Secondary and Sensitivity Analyses
Results of supplemental and sensitivity analyses of outcomes for the matched cohorts were similar to the primary results, and they are shown in Supplemental Table 1.
Using data on kidney transplants performed between April 1, 2015 and December 31, 2017 (n=28,711), we fit a multivariable linear regression model clustering on the kidney donor to assess the effect of individual elements of donor characteristics included in the KDPI after accounting for recipient variables that might predict kidney transplant outcome at the end of 12 months post-transplant; these results are presented in Supplemental Tables 2 and 3. Donor age, history of hypertension, diabetes, and donation after cardiac death status were strongly associated with post-transplant function at 12 months. However, donor HCV status was not significantly associated with allograft function. The model had modest predictive ability with R2=20.
Discussion
This national study during the era of DAA treatments for HCV revealed a rising number of kidney transplants from HCV-viremic donors, with a large majority now transplanted into HCV-seronegative recipients. Recipients of HCV-viremic kidneys had 1-year allograft function that was similar to that of recipients of HCV-nonviremic kidneys who were meticulously matched on donor and recipient characteristics. These striking results provide important additional evidence that the KDPI, with its current negative weightage for HCV status, does not accurately assess the quality of kidneys from HCV-viremic donors. Additionally, 1-year allograft outcomes for HCV-viremic kidneys were not meaningfully different if transplanted into HCV-seronegative versus HCV-seropositive recipients. Taken together, these findings suggest that the benefits of transplantation using HCV-viremic kidneys will be similar if allocated to HCV-seropositive or HCV-seronegative recipients.

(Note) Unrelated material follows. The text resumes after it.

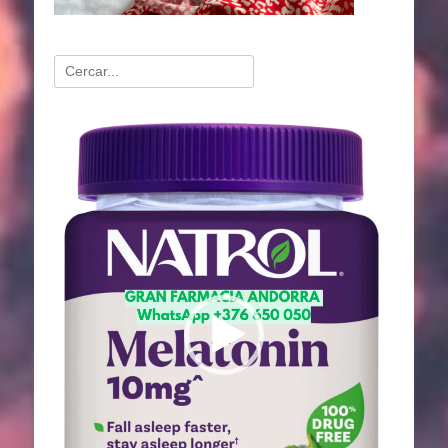
Buscar:
Reproductor
de
vídeo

The opioid epidemic has driven a rapid rise in the number of potential deceased donors who died from drug overdoses, many of whom have HCV viremia.39,40 Given that many of these donors are young, the higher utilization of HCV-viremic kidneys is an important development for the transplant field, and it may help some families of donors in their grieving process.39 Although we show that the discard rate of HCV-viremic kidneys has declined over time, the 39% discard rate for HCV-viremic kidneys donated between January 2018 and March 2019 suggests that a substantial opportunity remains to increase access to kidney transplantation in the future by maximizing the use of these organs.
This study calls attention to a major change in center practice—that centers are increasingly transplanting HCV-viremic kidneys into HCV-seronegative recipients. This trend is driven by promising early publications showing 100% HCV cure rates in pilot trials.8,16 The competition for HCV-viremic kidneys, however, will over time likely lead to decreased availability of those organs for waitlisted patients with chronic HCV infection. If true, then this information should be considered by HCV-viremic patients with ESKD and their clinicians considering HCV treatment before transplantation. This decision about whether to treat an HCV-infected waitlisted patient may be driven by concerns about HCV morbidities, patient preferences, costs, and in the dialysis setting, the possibility of disease transmission. The decline in transplantation of HCV-seropositive recipients with kidneys from HCV-viremic donors over the duration of this study also raises the possibility that HCV-viremic United States patients on dialysis have increasingly been cured of their infection. As use of HCV-viremic kidneys becomes mainstream, the use of these organs in individuals with previously treated HCV infection is a new clinical scenario that transplant centers and referring nephrologists may have to confront.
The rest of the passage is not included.